According to the annual intelligence report of MessageLabs, a New York-based computer security firm, more than 80 percent of all spam now originates from botnets. Last month, for the first time ever, a single Internet service provider generated more than one billion spam e-mail messages in a 24-hour period, according to a ranking system maintained by Trend Micro, the computer security firm. That indicated that machines of the service providers’ customers had been woven into a giant network, with a single control point using them to pump out spam.
The extent of the botnet threat was underscored in recent months by the emergence of a version of the stealthy program that adds computers to the botnet. The recent version of the program, which security researchers are calling “rustock,” infected several hundred thousand Internet-connected computers and then began generating vast quantities of spam e-mail messages as part of a “pump and dump” stock scheme.
The author of the program, who is active on Internet technical discussion groups and claims to live in Zimbabwe, has found a way to hide the infecting agent in such a way that it leaves none of the traditional digital fingerprints that have been used to detect such programs.
Moreover, although rustock is currently being used for distributing spam, it is a more general tool that can be used with many other forms of illegal Internet activity.
“It could be used for other types of malware as well,” said Joe Stewart, a researcher at SecureWorks, an Atlanta-based computer security firm. “It’s just a payload delivery system with extra stealth.”
Last month Mr. Stewart tracked trading around a penny stock being touted in a spam campaign. The Diamant Art Corporation was trading for 8 cents on Dec. 15 when a series of small transactions involving 11,532,726 shares raised the price of the stock to 11 cents. After the close of business that day, a Friday, a botnet began spewing out millions of spam messages, he said.
On the following Monday, the stock went first to 19 cents per share and then ultimately to 25 cents a share. He estimated that if the spammer then sold the shares purchased at the peak on Monday he would realize a $20,000 profit. (By Dec. 20, it was down to 12 cents.)
Computer security experts warn that botnet programs are evolving faster than security firms can respond and have now come to represent a fundamental threat to the viability of the commercial Internet. The problem is being compounded, they say, because many Internet service providers are either ignoring or minimizing the problem.
“It’s a huge scientific, policy, and ultimately social crisis, and no one is taking any responsibility for addressing it,” said K. C. Claffy , a veteran Internet researcher at the San Diego Supercomputer Center.
The $6 billion computer security industry offers a growing array of products and services that are targeted at network operators, corporations and individual computer users. Yet the industry has a poor track record so far in combating the plague, according to computer security researchers.

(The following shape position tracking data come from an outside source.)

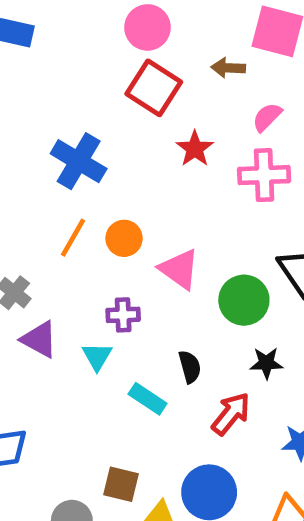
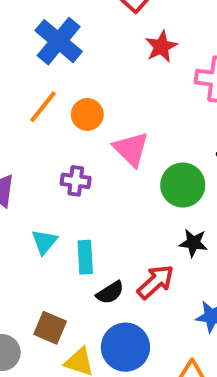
cyan triangle: (97, 356) -> (44, 242), moved
black semicircle: (190, 367) -> (110, 293), moved, turned 64
cyan rectangle: (148, 399) -> (85, 257), turned 44

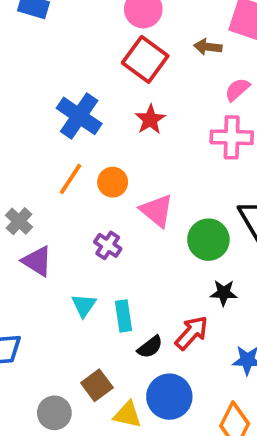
red star: (161, 47) -> (150, 119), moved
purple cross: (76, 181) -> (108, 245), turned 32
brown square: (50, 328) -> (97, 385), turned 36

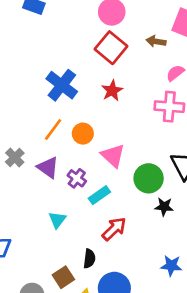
purple triangle: (37, 261) -> (48, 167), moved
black star: (224, 293) -> (164, 207), moved
cyan rectangle: (124, 316) -> (99, 195), moved, turned 60
red arrow: (192, 333) -> (114, 229), moved
black semicircle: (150, 347) -> (89, 259), moved, turned -48

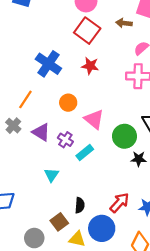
red star: (112, 91) -> (90, 66), turned -30
orange line: (53, 130) -> (25, 99), moved
red arrow: (114, 229) -> (119, 203), moved

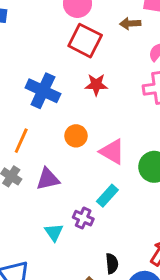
purple triangle: (41, 132) -> (48, 179), turned -36
purple cross: (65, 140) -> (83, 218), moved
cyan triangle: (51, 175) -> (54, 232), moved

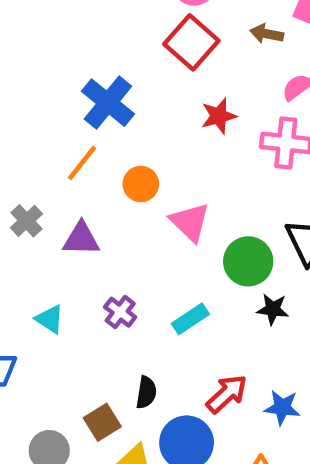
red star: (96, 85) -> (219, 116), moved, turned -30
orange line: (21, 141) -> (82, 163), moved
cyan rectangle: (107, 196) -> (190, 319), moved
cyan triangle: (54, 232) -> (50, 319), moved, turned -36

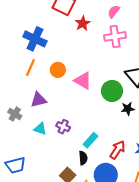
red star: (219, 116) -> (83, 23), moved
gray cross: (26, 221) -> (15, 114), moved
cyan triangle: (50, 319) -> (40, 129), moved
cyan rectangle: (190, 319) -> (90, 140), moved

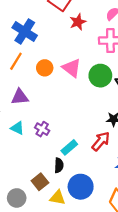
pink triangle: (83, 81) -> (72, 68), moved
green circle: (112, 91) -> (100, 76), moved
red arrow: (117, 150) -> (101, 141), moved

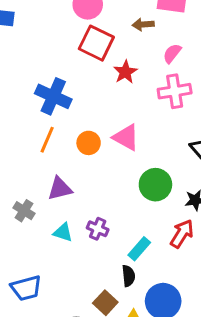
green circle: (100, 76) -> (155, 185), moved

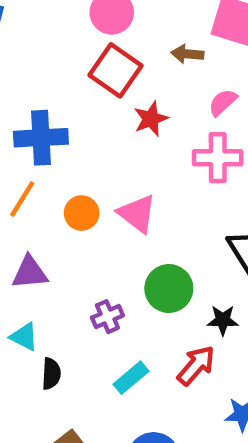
blue cross: (53, 96) -> (41, 138), turned -36
purple cross: (98, 229) -> (107, 317), moved, turned 35
black semicircle: (128, 276) -> (51, 374), moved

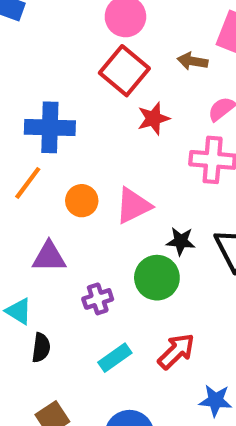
pink triangle: (137, 214) -> (133, 206), turned 51
purple triangle: (30, 273) -> (49, 257), moved
black star: (223, 320) -> (181, 241), moved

“This is a little bit like airlines advertising how infrequently they crash into mountains,” said Mr. Dagon, the Georgia Tech researcher.
The malicious software is continually being refined by “black hat” programmers to defeat software that detects the malicious programs by tracking digital fingerprints.
Some botnet-installed programs have been identified that exploit features of the Windows operating system, like the ability to recognize recently viewed documents. Botnet authors assume that any personal document that a computer owner has used recently will also be of interest to a data thief, Mr. Dagon said.
Serry Winkler, a sales representative in Denver, said that she had turned off the network-security software provided by her Internet service provider because it slowed performance to a crawl on her PC, which was running Windows 98. A few months ago four sheriff’s deputies pounded on her apartment door to confiscate the PC, which they said was being used to order goods from Sears with a stolen credit card. The computer, it turned out, had been commandeered by an intruder who was using it remotely.
“I’m a middle-aged single woman living here for six years,” she said. “Do I sound like a terrorist?”
She is now planning to buy a more up-to-date PC, she said.